Turpin Kids
By PAUL J. YOUNG City News Service
RIVERSIDE (CNS) – A Perris man, his wife and their adult daughter who perpetrated sexual, psychological and other abuse on six children placed in their care after being rescued from a home where their natural parents imprisoned them and inflicted trauma that gained international notoriety were sentenced Friday.
“Today’s sentencing marks a significant step in delivering justice to the victims who endured unimaginable abuse,” Riverside County District Attorney Mike Hestrin said. “These children were placed in a position of vulnerability after surviving intense trauma, only to be further exploited by someone who was entrusted with their care.”
“We are committed to holding accountable those who prey on innocent children,” he added. “Our office remains steadfast in pursuing justice for all victims of abuse and ensuring that those who violate the trust placed in them are held accountable.”
Marcelino Camacho Olguin, 65, his wife, Rosa Armida Olguin, 60, and their adult daughter, Lennys Giovanna Olguin, 39, reached plea agreements with the District Attorney’s Office last month.
Marcelino Olguin admitted seven counts of lewd acts on a minor and one count of false imprisonment, prompting prosecutors to drop four related charges. During a hearing at the Riverside Hall of Justice Friday, Superior Court Judge Gail O’Rane sentenced the defendant to seven years in state prison, as well as ordered him to register as a sex offender for life under the terms of his parole.
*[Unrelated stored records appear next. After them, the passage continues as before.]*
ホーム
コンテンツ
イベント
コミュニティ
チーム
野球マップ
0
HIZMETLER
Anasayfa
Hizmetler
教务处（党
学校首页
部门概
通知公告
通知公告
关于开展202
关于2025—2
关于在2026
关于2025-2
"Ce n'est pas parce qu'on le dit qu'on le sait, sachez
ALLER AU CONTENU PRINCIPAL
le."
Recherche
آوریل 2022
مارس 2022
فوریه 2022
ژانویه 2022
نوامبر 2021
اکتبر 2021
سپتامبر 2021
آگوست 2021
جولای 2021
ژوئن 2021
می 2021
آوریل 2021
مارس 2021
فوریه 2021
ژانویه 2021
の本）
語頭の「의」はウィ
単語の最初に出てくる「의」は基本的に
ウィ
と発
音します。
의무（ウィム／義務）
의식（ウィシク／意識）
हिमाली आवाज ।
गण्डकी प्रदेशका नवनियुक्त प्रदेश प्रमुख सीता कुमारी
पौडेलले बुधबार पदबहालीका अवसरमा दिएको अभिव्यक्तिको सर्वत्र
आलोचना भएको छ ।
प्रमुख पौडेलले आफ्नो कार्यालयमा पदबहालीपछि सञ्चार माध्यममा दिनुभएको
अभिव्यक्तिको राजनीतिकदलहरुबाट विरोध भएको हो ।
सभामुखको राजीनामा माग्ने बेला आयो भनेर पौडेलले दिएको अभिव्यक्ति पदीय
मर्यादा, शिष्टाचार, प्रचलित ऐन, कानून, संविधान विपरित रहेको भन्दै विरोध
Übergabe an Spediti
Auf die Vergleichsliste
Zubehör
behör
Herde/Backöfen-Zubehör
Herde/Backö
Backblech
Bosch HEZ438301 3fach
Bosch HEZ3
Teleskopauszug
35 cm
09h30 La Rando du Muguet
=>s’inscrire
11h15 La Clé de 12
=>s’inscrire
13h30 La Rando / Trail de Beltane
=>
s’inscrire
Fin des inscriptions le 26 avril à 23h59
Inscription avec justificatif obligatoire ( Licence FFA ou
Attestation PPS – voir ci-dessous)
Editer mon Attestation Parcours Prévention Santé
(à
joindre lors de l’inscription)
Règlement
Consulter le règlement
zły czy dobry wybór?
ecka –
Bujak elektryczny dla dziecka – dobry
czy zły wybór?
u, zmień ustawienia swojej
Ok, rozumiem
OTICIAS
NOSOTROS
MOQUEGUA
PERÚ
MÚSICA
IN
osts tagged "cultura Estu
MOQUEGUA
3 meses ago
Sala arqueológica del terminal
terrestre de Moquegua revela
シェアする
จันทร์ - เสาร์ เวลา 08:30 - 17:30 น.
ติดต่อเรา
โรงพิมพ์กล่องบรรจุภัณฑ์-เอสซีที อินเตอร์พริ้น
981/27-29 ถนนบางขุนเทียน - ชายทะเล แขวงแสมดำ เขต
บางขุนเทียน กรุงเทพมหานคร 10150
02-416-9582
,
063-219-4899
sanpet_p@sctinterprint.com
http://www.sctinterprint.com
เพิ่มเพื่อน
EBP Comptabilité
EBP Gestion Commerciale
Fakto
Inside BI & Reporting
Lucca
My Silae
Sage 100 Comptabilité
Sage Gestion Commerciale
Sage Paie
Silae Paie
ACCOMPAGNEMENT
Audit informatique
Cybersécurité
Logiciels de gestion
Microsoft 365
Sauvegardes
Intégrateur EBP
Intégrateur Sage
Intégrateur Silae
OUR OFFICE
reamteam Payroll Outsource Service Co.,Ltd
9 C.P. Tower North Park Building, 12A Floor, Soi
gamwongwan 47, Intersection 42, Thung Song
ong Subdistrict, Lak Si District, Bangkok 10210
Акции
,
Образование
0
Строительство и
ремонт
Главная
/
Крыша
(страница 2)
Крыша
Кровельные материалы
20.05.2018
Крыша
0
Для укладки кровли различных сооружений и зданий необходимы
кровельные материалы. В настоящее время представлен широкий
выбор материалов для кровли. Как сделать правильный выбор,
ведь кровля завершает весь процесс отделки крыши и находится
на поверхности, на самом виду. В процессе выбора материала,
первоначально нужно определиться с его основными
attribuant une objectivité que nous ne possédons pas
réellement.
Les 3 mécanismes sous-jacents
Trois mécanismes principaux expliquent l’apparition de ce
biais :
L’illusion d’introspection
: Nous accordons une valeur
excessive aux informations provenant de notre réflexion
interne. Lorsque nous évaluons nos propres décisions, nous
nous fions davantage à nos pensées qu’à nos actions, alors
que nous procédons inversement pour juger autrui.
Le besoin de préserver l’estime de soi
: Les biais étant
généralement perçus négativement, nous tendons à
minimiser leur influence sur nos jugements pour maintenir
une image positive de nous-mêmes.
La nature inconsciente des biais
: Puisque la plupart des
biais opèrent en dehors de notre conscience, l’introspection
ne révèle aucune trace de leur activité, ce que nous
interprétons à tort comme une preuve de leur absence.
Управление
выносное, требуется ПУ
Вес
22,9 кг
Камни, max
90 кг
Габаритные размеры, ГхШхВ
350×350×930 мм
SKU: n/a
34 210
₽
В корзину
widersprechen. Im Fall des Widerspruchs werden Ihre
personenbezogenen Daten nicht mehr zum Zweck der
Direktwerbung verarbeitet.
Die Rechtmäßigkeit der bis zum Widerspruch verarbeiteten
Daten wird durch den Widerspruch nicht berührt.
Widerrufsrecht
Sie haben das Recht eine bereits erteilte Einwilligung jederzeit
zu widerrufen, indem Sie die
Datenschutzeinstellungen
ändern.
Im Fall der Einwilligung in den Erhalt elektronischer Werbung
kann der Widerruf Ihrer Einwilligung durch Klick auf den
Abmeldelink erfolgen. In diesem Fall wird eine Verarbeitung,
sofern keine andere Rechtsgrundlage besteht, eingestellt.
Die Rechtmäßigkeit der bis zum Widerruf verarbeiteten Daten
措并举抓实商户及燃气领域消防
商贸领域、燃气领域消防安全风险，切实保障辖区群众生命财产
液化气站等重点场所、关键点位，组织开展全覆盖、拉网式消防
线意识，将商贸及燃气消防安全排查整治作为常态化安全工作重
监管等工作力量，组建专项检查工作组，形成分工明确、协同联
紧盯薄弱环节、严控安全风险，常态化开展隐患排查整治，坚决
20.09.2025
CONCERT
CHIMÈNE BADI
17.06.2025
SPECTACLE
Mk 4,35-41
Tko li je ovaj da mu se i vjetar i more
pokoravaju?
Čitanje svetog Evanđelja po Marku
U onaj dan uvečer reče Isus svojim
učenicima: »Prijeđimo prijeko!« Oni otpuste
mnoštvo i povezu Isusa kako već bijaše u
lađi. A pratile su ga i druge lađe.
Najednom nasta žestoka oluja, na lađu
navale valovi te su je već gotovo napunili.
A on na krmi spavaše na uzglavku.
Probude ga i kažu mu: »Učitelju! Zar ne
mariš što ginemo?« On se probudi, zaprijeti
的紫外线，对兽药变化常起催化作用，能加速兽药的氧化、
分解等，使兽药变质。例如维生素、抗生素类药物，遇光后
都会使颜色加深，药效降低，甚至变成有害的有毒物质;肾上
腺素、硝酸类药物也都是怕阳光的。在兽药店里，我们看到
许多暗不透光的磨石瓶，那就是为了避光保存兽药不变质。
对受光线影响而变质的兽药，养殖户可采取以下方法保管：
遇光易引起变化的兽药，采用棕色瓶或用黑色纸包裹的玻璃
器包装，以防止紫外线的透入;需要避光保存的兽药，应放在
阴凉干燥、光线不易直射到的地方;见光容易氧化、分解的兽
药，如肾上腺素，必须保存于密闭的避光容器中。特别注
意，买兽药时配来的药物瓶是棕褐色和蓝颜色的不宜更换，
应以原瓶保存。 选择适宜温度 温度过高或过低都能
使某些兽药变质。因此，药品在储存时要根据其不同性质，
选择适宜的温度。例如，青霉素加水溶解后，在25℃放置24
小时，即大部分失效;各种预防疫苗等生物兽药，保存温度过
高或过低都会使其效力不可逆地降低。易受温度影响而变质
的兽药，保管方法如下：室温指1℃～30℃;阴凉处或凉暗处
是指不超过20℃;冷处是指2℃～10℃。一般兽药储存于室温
His wife admitted three counts of child abuse and one count each of witness intimidation, grand theft and false imprisonment. Four counts were dropped in her case. The judge imposed a sentence of four years’ felony probation and 120 days in a sheriff’s work release program.
The couple’s daughter admitted three counts of child abuse and one count each of false imprisonment and witness intimidation. Three counts against her were dismissed. O’Rane sentenced the defendant to four years’ probation, with a requirement for 150 days in work release.
Rosa and Lennys Olguin received prison sentences of four years apiece, but those were suspended by the judge under the women’s plea deals.
The Turpin children are suing the county Department of Public Social Services and placement agency ChildNet, also known as Foster Family Network, for putting them in the Olguin’s foster home. The plaintiffs’ attorneys are slated to hold a news briefing outside the Riverside Historic Courthouse Monday to provide an update on the civil suit and share the siblings’ reactions to disposition of the Olguin case.
The defendants were charged in November 2021 following a sheriff’s investigation that was initiated based on the Turpin children’s complaints of repeated abuse in the defendants’ residence.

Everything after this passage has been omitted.